La nouvelle qui suit, lauréate du Prix Solaris 2011, est Le Substitut de Josée Lepire. Daniné, qui a déjà porté quatre enfants pour l’État, n’a qu’un unique désir, émigrer. Seulement, Riko, son dernier enfant qui n’a pas encore cinq ans, est malade. Il ne pourra pas voyager alors même que ce n’est que grâce à lui qu’elle a obtenu son billet, seuls les adultes accompagnés de leur enfant pouvant émigrer. Et il n’est pas question de renoncer. Maxine, une amie, l’a donc donc aiguillée vers une vieille femme en marge de l’illégalité qui pourrait l’aider à tromper le contrôle médical…
Suit Qui êtes-vous, Ekaterina Eulenburg ? d’Alain Bergeron, ma préférée. Pour obéir au Camarade Josef Benito, le jeune capitaine Fedor Ramesay, du Commissariat à la Reconstruction, s’est rendu sur Octobre. Une planète de froid et de neige. Ses ordres ? Retrouver Ekaterina Eulenburg dans ce camp de réfugiés parqués dans de misérables tentes entourées de barbelés. Mais comment reconnaître cette femme qu’il n’a jamais vue et doit ramener au Shagrall qui la recherche ? Il lui sera facile de démasquer celle qui se présentera sous ce nom, mais ensuite ? Je vous laisse le plaisir de le découvrir.

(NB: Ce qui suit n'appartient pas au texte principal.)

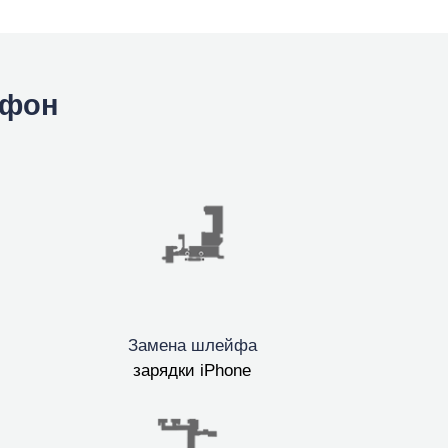
йфон
Замена шлейфа
зарядки iPhone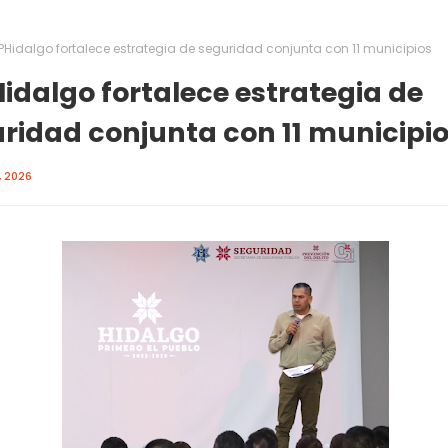
PHidalgo fortalece estrategia de seguridad conjunta con 11 municipios
idalgo fortalece estrategia de
ridad conjunta con 11 municipi
, 2026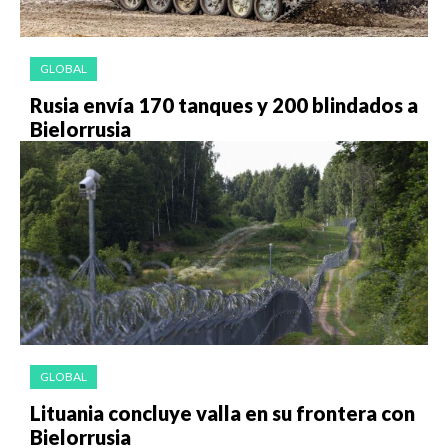
GLOBAL
Rusia envía 170 tanques y 200 blindados a
Bielorrusia
GLOBAL
Lituania concluye valla en su frontera con
Bielorrusia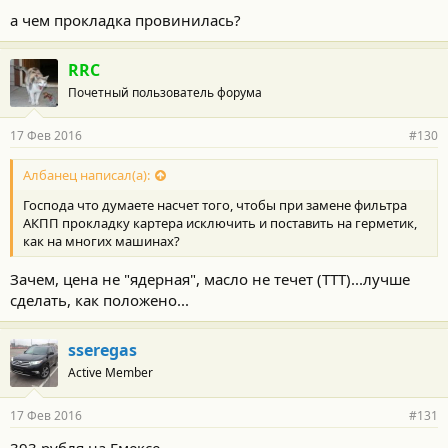
а чем прокладка провинилась?
RRC
Почетный пользователь форума
17 Фев 2016
#130
Албанец написал(а):
Господа что думаете насчет того, чтобы при замене фильтра
АКПП прокладку картера исключить и поставить на герметик,
как на многих машинах?
Зачем, цена не "ядерная", масло не течет (ТТТ)...лучше
сделать, как положено...
sseregas
Active Member
17 Фев 2016
#131
393 рубля на Емексе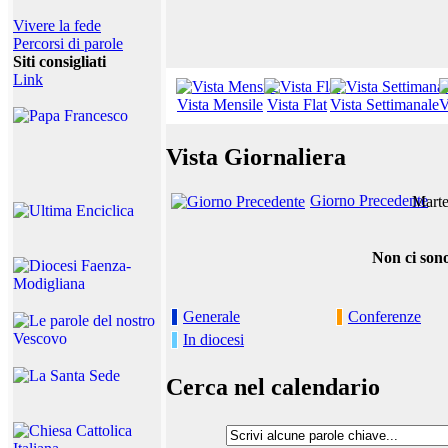
Vivere la fede
Percorsi di parole
Siti consigliati
Link
Vista Mensile
Vista Flat
Vista Settimanale
V
Vista Giornaliera
Giorno Precedente
Marte
Non ci sono
Generale
Conferenze
In diocesi
Cerca nel calendario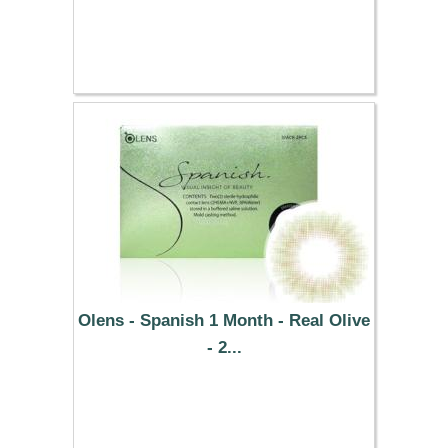
37.29 €
Olens - Spanish 1 Month - Real Olive
- 2...
13.61 €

Dans Lettre à mon arrière-grand-père, Mario Tessier nous fait part des réflexions intimes d’Anton Hibert par le biais d’une lettre que celui-ci adresse à son aïeul, selon la tradition familiale. Au cours de milliers d’années, l’espèce humaine a évolué vers son propre destin, mais, lui, eux, tous les descendants du premier Anton Hibert, s’en sont dissociés. Ils sont restés les ultimes représentants de l’humanité de Vieille Terre, émigrés à travers l’espace. Une destinée lourde à porter.

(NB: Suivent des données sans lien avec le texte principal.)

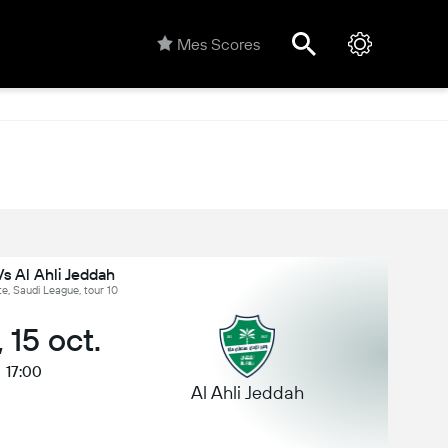
Mes Scores
Vs Al Ahli Jeddah
e, Saudi League, tour 10
, 15 oct.
17:00
Al Ahli Jeddah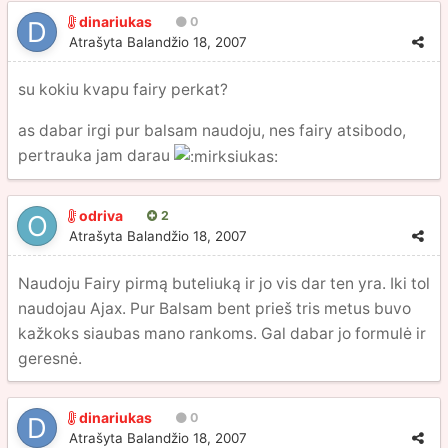
dinariukas
0
Atrašyta
Balandžio 18, 2007
su kokiu kvapu fairy perkat?
as dabar irgi pur balsam naudoju, nes fairy atsibodo,
pertrauka jam darau
odriva
2
Atrašyta
Balandžio 18, 2007
Naudoju Fairy pirmą buteliuką ir jo vis dar ten yra. Iki tol
naudojau Ajax. Pur Balsam bent prieš tris metus buvo
kažkoks siaubas mano rankoms. Gal dabar jo formulė ir
geresnė.
dinariukas
0
Atrašyta
Balandžio 18, 2007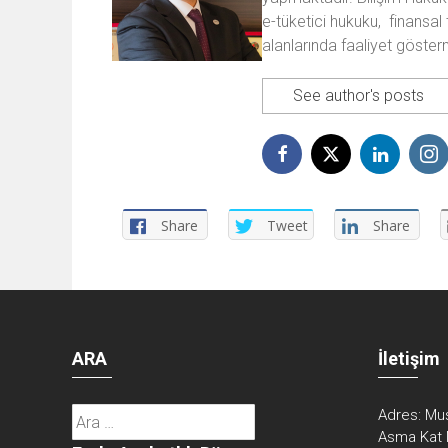
e-tüketici hukuku, finansal 
alanlarında faaliyet göster
See author's posts
Share
Tweet
Share
ARA
İletişim
Arama:
Adres:
Mus
Asma Kat 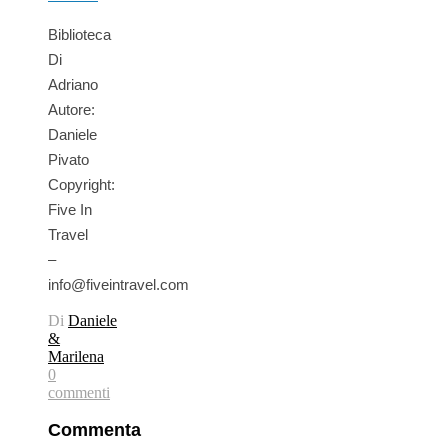
Biblioteca
Di
Adriano
Autore:
Daniele
Pivato
Copyright:
Five In
Travel
–
info@fiveintravel.com
Di
Daniele
&
Marilena
0
commenti
Commenta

Greg Waverly, d’Yves Meynard, est une fiction littéraire au sens littéral, peut-on dire. Vraiment plaisante. Sans qu’il sache vraiment par quel biais, Dean Fenmore, grand amateur de livres, s’est aperçu un jour de l’envahissement de sa bibliothèque, ou plutôt de ses livres, par un certain Greg Waverly. Coïncidences ? Déjà-vu ? Impossible d’attribuer au hasard l’apparition de ce nom dans divers livres, surtout ceux déjà lus. Puis des ouvrages de cet auteur. Dès lors, Dean va mener une traque méthodique de ces apparitions…
La Petite brune aux yeux verts d’Hugues Morin, elle, relève d’un tout autre genre. Elle s’appelle Laurie, et c’est la petite amie de « ZL ». Drôle de surnom affectueux même s’il est vrai que se sont les initiales de son nom. Et lui-même est également bien particulier. Non parce qu’il aime s’installer à lire tranquillement dans un coin de librairie selon son cœur, non. Simplement parce qu’il a fini par remarquer depuis quelques temps que lui viennent des presciences bizarres : le nombre de billets d’une liasse qu’il n’a pas encore comptée, le coup de fil qui va sonner… Mais, finalement, pas de hasard, jamais.
C’est L’Amour au temps des chimères d’Élisabeth Vonarburg qui clôt le recueil. Devant le Grand Aquarium qui a remplacé le Dôme aux colibris, les badauds attendent la sirène qui va apparaître. Mais quelle sirène ? Aucune n’est prévue au programme. Pourtant Djani la sirène se montrera peut-être. Peut-être pas ? Difficile la vie d’un métame, un mutant androgyne qui passe d’une forme humaine à une autre ou pas tout à fait. Mais moins difficile peut-être que celle des hybrides d’Artefact et d’humain mais l’amour existe aussi pour les chimères.
On retrouve enfin, avec plaisir, la rubrique Lectures qui est toujours celle des tentations et Les Carnets du futurible, que Mario Tessier consacre, cette fois-ci à L’Hypothèse Sapir-Whorf « ou c’est double plus bon en SF ». Comme toujours une mine de savoir à propos, ici, du principe de relativité linguistique et, entre autres, de ses apports au monde de la SF.